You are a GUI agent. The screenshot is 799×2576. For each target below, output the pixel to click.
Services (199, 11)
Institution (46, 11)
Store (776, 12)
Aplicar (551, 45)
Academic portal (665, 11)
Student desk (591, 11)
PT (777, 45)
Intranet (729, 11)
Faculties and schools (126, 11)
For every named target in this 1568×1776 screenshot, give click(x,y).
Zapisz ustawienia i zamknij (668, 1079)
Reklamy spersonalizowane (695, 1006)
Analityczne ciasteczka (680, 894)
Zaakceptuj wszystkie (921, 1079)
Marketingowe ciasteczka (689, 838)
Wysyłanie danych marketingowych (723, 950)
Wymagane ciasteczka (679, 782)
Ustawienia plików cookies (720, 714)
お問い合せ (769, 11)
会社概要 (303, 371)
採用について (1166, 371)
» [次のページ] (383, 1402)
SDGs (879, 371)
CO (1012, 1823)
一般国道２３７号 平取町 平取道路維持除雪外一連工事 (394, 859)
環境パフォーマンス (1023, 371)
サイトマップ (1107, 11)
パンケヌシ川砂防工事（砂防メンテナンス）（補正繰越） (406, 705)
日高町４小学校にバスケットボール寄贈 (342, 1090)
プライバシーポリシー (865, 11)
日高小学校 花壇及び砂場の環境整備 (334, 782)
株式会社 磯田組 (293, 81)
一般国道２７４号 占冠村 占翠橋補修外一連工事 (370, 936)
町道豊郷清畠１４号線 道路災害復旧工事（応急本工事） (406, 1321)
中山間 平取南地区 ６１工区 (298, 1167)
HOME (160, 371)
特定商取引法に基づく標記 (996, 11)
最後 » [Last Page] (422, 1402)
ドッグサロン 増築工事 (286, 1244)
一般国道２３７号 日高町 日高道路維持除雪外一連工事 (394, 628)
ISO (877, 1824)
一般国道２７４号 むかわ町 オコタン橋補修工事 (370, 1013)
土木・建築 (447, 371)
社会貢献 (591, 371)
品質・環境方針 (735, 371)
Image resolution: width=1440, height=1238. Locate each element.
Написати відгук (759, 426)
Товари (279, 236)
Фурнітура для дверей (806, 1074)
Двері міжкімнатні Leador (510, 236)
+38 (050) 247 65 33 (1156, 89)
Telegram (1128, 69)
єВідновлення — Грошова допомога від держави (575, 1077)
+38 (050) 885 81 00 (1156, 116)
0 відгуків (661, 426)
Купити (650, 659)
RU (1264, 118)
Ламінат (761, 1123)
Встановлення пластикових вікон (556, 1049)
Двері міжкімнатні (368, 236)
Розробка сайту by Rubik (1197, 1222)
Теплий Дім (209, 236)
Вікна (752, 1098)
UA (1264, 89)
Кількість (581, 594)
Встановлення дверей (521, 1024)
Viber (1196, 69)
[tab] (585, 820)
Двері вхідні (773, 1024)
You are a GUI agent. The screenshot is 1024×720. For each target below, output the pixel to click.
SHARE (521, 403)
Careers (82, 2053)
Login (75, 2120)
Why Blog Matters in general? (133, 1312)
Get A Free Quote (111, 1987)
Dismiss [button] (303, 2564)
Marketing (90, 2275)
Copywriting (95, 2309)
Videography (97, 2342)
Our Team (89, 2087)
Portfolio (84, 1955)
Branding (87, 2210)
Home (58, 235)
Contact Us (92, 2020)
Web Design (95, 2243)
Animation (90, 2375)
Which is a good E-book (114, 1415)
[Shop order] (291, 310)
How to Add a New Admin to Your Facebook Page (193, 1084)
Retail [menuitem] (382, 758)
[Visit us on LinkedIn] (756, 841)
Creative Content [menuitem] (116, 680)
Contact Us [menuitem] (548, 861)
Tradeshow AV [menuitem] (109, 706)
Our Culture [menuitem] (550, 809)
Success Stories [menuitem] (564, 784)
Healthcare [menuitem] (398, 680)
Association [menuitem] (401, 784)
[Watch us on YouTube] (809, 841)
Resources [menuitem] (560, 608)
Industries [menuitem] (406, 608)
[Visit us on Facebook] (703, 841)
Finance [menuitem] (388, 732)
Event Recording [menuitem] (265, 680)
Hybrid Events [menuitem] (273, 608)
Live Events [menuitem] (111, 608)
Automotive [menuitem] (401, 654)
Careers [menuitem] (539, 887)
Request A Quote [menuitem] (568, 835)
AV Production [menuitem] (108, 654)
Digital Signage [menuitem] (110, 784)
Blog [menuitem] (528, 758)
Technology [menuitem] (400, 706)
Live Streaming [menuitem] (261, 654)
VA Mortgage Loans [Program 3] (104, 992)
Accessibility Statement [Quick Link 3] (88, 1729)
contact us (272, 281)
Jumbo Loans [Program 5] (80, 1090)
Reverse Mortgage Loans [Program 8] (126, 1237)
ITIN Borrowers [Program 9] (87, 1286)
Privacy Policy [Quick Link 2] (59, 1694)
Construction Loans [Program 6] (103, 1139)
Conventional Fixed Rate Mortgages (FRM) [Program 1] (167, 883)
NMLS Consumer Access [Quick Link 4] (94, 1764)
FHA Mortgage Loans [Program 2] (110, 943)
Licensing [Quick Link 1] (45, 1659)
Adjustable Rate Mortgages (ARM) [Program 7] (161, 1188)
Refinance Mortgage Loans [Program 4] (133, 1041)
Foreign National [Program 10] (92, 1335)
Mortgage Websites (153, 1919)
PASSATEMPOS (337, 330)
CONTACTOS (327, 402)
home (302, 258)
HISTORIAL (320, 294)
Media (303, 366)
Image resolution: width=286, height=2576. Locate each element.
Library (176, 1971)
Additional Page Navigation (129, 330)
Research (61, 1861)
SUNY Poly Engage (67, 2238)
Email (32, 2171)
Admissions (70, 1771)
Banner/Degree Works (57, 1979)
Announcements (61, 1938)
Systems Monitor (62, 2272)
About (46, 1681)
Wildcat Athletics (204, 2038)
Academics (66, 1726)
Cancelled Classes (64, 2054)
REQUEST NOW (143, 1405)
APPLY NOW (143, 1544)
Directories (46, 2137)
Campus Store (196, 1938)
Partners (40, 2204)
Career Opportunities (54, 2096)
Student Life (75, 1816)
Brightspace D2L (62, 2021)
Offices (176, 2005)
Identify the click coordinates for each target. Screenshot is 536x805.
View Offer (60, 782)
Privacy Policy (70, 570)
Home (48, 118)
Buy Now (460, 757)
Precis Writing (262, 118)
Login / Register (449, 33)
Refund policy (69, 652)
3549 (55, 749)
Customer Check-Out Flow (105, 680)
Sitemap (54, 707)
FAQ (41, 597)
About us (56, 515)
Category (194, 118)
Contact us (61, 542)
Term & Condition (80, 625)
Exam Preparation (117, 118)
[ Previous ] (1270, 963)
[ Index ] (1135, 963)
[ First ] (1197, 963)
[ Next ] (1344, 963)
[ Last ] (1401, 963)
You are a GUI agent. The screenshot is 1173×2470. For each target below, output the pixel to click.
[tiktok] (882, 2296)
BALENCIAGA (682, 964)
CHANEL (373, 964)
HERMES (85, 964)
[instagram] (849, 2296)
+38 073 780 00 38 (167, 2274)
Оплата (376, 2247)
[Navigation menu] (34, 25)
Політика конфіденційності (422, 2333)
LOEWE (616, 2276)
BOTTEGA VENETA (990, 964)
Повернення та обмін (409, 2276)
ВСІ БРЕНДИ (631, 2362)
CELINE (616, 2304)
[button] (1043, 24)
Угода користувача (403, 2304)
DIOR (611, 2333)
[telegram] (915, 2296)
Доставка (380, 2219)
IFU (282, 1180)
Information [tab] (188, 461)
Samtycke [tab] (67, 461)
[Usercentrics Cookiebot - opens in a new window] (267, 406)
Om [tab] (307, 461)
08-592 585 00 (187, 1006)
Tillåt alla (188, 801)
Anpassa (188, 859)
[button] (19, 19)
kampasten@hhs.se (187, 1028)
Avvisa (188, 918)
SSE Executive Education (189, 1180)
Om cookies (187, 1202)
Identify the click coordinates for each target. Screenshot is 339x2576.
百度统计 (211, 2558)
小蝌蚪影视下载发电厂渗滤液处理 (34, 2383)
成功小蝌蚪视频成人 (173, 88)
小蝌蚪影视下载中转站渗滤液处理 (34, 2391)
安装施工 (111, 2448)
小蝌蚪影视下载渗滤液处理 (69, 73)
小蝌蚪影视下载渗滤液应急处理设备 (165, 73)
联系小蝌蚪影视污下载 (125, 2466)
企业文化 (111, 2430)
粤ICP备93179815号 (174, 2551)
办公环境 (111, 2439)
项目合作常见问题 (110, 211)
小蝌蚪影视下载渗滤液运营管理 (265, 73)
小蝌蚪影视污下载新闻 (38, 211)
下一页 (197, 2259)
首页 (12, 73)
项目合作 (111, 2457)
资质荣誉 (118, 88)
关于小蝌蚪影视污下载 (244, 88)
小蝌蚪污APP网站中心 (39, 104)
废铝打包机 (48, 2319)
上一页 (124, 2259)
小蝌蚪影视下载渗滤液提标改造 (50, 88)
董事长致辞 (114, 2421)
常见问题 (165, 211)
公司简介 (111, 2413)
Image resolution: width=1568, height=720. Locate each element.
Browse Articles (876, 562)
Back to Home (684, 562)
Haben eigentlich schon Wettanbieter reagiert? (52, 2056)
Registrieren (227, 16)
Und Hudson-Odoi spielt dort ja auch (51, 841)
● ● ●
Exercise goal –
Locate the string "cookies" in the listing above and copy every line where it occurs.

Response –
Ustawienia plików cookies (720, 714)
Om cookies (187, 1202)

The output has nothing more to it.